Rising costs could force governments and Canadians to adjust their expectations of public health care, including the role of private medical clinics, the head of the IHA said Thursday.
Norman Embree, the Liberal-appointed chairman of the IHA board of directors, told The Daily News he is not philosophically opposed to the idea those with money can get health care services from private clinics.
“I have no problem with it. We’ve had two tiers for years, but nobody wants to admit it,” Embree said.
“I can go to Seattle and get something done tomorrow if I really want to. I’m from Ontario. Buffalo (New York) has been advertising for years in Toronto — go down and get your MRI.”
He agreed not all Canadians have the financial ability to travel to the U.S. for medical procedures or diagnostic tests.
“That’s the nature of two tier — if you can, you do it. If you can’t you hang in there,” he said. “I’ve got nothing philosophically against it. As long as we maintain universal access and portability, I’ve got no problems with it.”
Embree’s comments come just a few weeks after B.C. Health Minister Kevin Falcon expressed to the Vancouver Sun similar philosophical approval for some kinds of private medical care.
Falcon said he sees nothing wrong with people accessing private clinics for non-medically necessary procedures such as plastic surgery.
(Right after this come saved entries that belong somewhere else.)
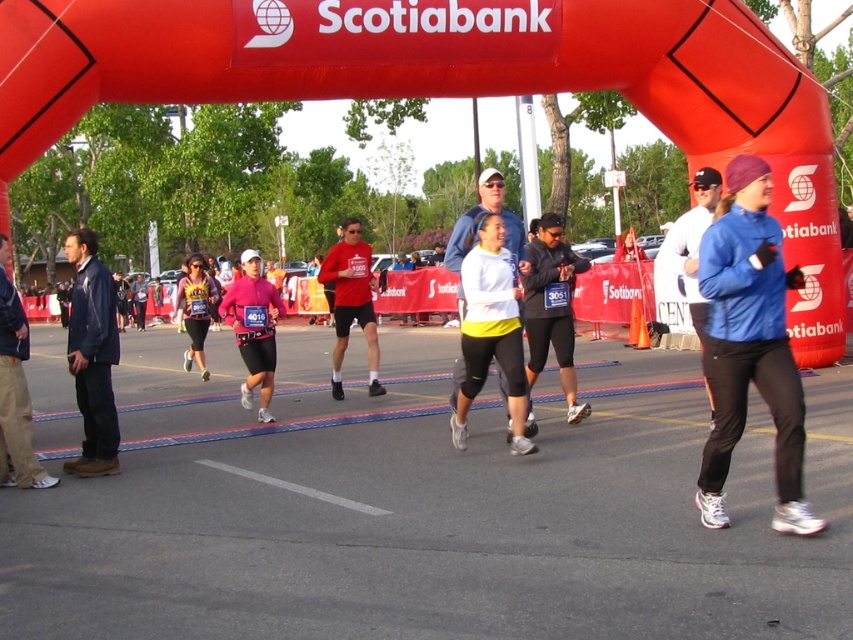 You are a photographer at the marathon event. You need to capture a photo of the white matte running top at center and the matte pink leggings at center. Which one will appear larger in the photo?

The white matte running top at center will appear larger in the photo because it is much taller than the matte pink leggings at center.

You are a photographer at the marathon event. You notice two runners wearing a blue matte jacket at center and a white matte running top at center. Which runner is positioned higher in the image?

The blue matte jacket at center is above the white matte running top at center, so the runner wearing the blue matte jacket at center is positioned higher in the image.

You are a runner in the marathon and you see the point at coordinates point [746,157]. If you are currently 5 meters away from it, can you reach it in one stride?

The point [746,157] is 4.92 meters from viewer. Since you are currently 5 meters away from it, you are almost there and can reach it in one stride. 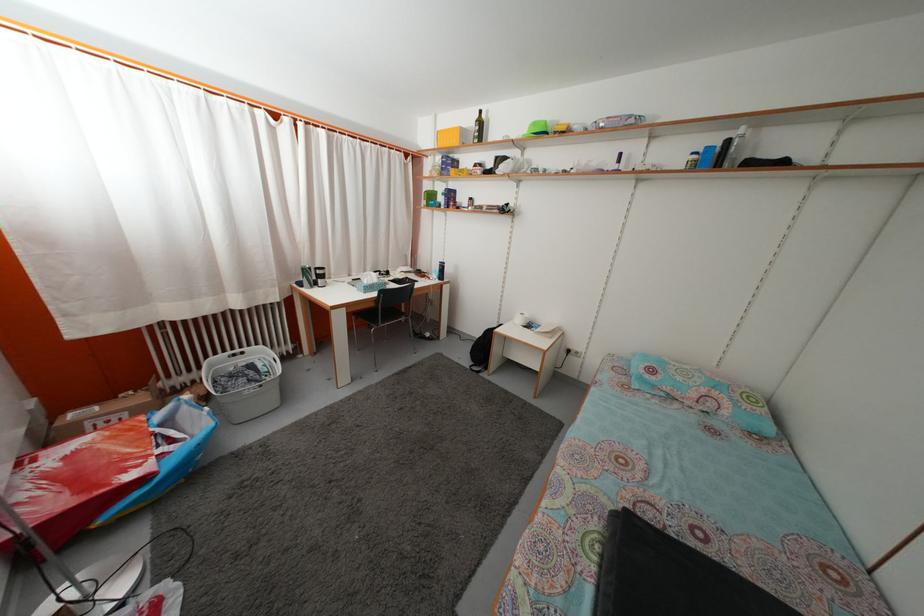 Find where to lift the black backpack. Please return your answer as a coordinate pair (x, y).

(481, 350)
He noted provincial and federal statutes prohibit extra billing for medically necessary procedures.
Adrian Dix, the NDP’s health critic in B.C., said he finds the combination of statements from two senior health officials “very disturbing.”
Dix said Embree is the IHA’s most senior health official, reporting directly to the health minister.
“It’s significant we have people who seem to believe queue jumping is a good thing in charge of the system,” said Dix. “It’s very disturbing. They give political direction . . . and they are speaking out publicly.
“Until now the government has at least said they do not believe in two-tier health care. Now we have two senior government officials expressing views contrary to the stated position. So what is it?”
Embree said his beliefs reflect a reality — health care is become more expensive and something needs to be done.
“I don’t know where it’s going to go, but everybody is thinking about it. I believe they are talking about this now,” he said.
“In 40 to 50 years, insurance companies will come in. Sooner or later, we are going to have start talking to the population about what to expect out of the health care system.”